(PROVIDED DATA begins)

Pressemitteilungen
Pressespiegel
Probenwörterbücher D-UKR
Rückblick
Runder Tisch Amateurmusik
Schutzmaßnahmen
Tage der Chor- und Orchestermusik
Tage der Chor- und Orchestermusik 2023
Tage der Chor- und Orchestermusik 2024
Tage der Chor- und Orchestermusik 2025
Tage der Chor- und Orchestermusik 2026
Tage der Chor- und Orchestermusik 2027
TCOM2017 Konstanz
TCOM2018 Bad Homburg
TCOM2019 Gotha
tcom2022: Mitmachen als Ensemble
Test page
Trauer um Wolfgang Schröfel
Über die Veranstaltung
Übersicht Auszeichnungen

(PROVIDED DATA ends)

Sift the data above for lines with "Tage", then copy each one.

Tage der Chor- und Orchestermusik
Tage der Chor- und Orchestermusik 2023
Tage der Chor- und Orchestermusik 2024
Tage der Chor- und Orchestermusik 2025
Tage der Chor- und Orchestermusik 2026
Tage der Chor- und Orchestermusik 2027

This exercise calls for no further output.